Start of Given data

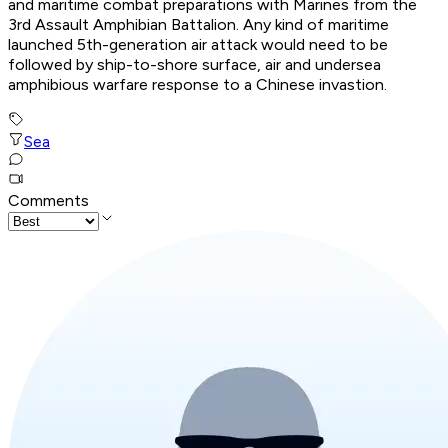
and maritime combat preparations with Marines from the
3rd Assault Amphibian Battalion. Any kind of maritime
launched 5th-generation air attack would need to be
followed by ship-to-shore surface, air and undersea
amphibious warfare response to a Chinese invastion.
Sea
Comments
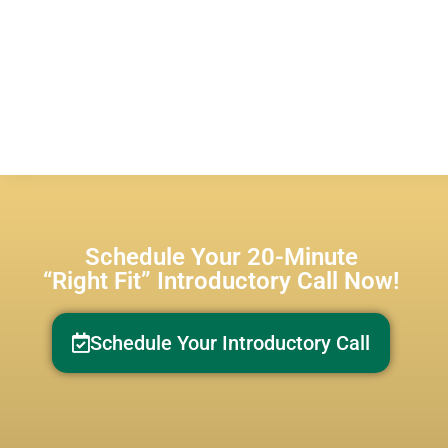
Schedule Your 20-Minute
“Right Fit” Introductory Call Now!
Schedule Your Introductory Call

End of Given data
Start of Given data

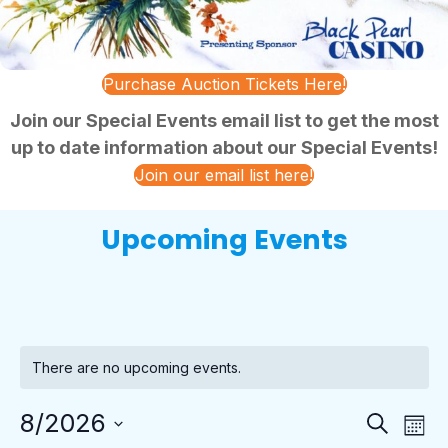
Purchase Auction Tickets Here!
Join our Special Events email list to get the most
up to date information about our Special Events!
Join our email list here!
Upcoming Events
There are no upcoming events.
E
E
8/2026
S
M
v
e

End of Given data

Task requirements:
Working from the entries above, filter out every line that lacks "Schedule" and copy what remains.

Your solution:
Schedule Your 20-Minute
Schedule Your Introductory Call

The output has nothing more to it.